This Argentinian newscaster had a Bard day at work.
Noelia Novillo of TV Canal 26 likely didn’t know whether to be or not to be ashamed after reporting that William Shakespeare — “one of the most important writers in the English language” — died five months after getting the COVID-19 vaccine, the Guardian reported.
In what has been described as a comedy of errors, Novillo confused The Bard, who died in 1616, with an 81-year-old Briton of the same name, William “Bill” Shakespeare.
The latter, a former Rolls-Royce employee and the second person in the world to receive Pfizer’s shot outside of a clinical trial, died Thursday of a stroke unrelated to the vaccine, according to the news outlet.
“We’ve got news that has stunned all of us given the greatness of this man,” Novillo said during her newscast, according to a translation from Spanish by the Guardian.
“We’re talking about William Shakespeare and his death. We’ll let you know how and why it happened,” she said.
“As we all know, he’s one of the most important writers in the English language — for me the master. Here he is.

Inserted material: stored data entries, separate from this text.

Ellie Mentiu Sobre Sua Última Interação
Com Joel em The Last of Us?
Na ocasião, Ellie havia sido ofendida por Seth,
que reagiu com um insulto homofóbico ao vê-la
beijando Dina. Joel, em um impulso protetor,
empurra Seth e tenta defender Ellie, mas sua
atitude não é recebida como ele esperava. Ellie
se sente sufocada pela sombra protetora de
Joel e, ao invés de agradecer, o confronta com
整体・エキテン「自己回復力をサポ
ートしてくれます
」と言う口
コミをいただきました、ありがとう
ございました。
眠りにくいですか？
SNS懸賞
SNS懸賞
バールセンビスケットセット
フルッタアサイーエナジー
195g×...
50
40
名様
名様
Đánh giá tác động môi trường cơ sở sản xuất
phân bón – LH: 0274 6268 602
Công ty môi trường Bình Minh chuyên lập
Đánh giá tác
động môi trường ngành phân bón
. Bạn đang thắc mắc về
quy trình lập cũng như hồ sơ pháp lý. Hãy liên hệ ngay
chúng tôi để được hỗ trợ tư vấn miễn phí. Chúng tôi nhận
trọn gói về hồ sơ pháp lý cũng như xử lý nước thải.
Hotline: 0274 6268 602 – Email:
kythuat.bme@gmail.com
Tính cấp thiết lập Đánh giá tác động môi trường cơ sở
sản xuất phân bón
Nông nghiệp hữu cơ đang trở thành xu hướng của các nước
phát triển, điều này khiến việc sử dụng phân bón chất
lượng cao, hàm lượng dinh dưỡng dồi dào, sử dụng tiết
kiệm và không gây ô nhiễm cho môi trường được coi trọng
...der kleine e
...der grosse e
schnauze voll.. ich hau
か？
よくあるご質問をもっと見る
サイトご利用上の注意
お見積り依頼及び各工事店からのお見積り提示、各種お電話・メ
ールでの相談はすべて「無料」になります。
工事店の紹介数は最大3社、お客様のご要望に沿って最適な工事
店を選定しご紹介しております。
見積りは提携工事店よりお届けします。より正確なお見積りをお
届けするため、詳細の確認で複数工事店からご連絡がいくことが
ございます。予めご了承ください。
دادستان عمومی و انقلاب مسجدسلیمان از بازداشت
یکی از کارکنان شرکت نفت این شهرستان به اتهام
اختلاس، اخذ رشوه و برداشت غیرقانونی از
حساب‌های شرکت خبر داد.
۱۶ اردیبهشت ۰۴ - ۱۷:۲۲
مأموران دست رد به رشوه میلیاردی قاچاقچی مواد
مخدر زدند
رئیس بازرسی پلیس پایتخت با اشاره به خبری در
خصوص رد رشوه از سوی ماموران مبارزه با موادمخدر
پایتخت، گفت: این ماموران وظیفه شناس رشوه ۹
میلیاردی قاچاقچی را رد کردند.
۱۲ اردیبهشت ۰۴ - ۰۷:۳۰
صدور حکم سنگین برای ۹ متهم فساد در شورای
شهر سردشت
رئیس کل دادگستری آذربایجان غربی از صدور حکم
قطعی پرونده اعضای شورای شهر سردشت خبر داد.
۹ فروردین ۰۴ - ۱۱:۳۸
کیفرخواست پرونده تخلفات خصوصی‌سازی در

He was the first man to get the coronavirus vaccine. He’s died in England at the age of 81,” Novillo added.
She later tried to clean up her mess by claiming she had been misunderstood reporting about the English playwright’s namesake.
“Over the past few hours, as I’m sure you will have seen, a report has gone viral. I actually knew what I was saying to people, just like I always do,” Novillo said Friday, the Guardian reported.
“I expressed myself badly; I missed out a full stop, a comma, some brackets. I wanted to clear up something that was very unclear, and of course, people misinterpreted it,” she said.
But in Shakespeare’s famous words, “the lady doth protest too much,” as many noted on social media.
“There were only a few years between them,” one Twitter user quipped.
“An error of just four centuries,” another person said, the Telegraph reported.
Pictures of Bill Shakespeare receiving his vaccination made the front page of several newspapers at the time, including The Post, which used the headline “Taming of the Flu.”